Liberia: Menschenrechtsgruppe warnt vor „verlorener Generation“ nach gigantischer Drogenrazzia

Die liberianische Center for Human Rights and Democracy (CeHRD International) hat vor einer drohenden „verlorenen Generation“ gewarnt, nachdem liberianische Sicherheitskräfte zwei Großlieferungen Kokain im Gesamtwert von über 336 Millionen US-Dollar sichergestellt hatten. Wie Behörden in Monrovia mitteilten, wurden bei einer Razzia am Roberts International Airport 19,2 Millionen US-Dollar im Wert von Kokain entdeckt. In einem separaten Vorfall wurden in der Duazon Community nahezu 3.971 Kilogramm des Drogenkonvikts beschlagnahmt, das auf rund 317 Millionen US-Dollar geschätzt wird.

Gefahr für Jugend und staatliche Stabilität

Die CeHRD International betonte, dass derart große Drogenmengen nicht nur den internationalen Drogenhandel durch Liberia beförderten, sondern auch die innere Sicherheit und die gesundheitliche Lage der Bevölkerung gefährdeten.

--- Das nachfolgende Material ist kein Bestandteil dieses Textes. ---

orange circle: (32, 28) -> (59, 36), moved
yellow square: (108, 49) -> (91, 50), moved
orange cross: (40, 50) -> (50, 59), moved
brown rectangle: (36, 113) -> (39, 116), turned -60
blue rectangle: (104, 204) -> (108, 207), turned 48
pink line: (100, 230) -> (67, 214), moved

Besonders alarmierend sei die Befürchtung, dass immer mehr Jugendliche durch leicht zugängliche Drogen in die Abhängigkeit gerieten. „Wenn wir diese Entwicklung nicht sofort eindämmen, riskieren wir eine ganze Generation junger Liberianer zu verlieren“, erklärte eine Sprecherin der Organisation.

Die Behörden prüfen derzeit, über welche Netzwerke die Drogen nach Liberia gelangten und ob lokale Beamte involviert waren. Internationale Partner wie die UNODC (Vereinte Nationen gegen Drogen und Kriminalität) haben angekündigt, bei den Ermittlungen zu unterstützen. Die Regierung von Präsident Joseph Boakai hat zuletzt mehrfach betont, den Kampf gegen Korruption und organisierte Kriminalität zu intensivieren – die jüngsten Drogenfunde stellen diese Bemühungen auf eine harte Probe.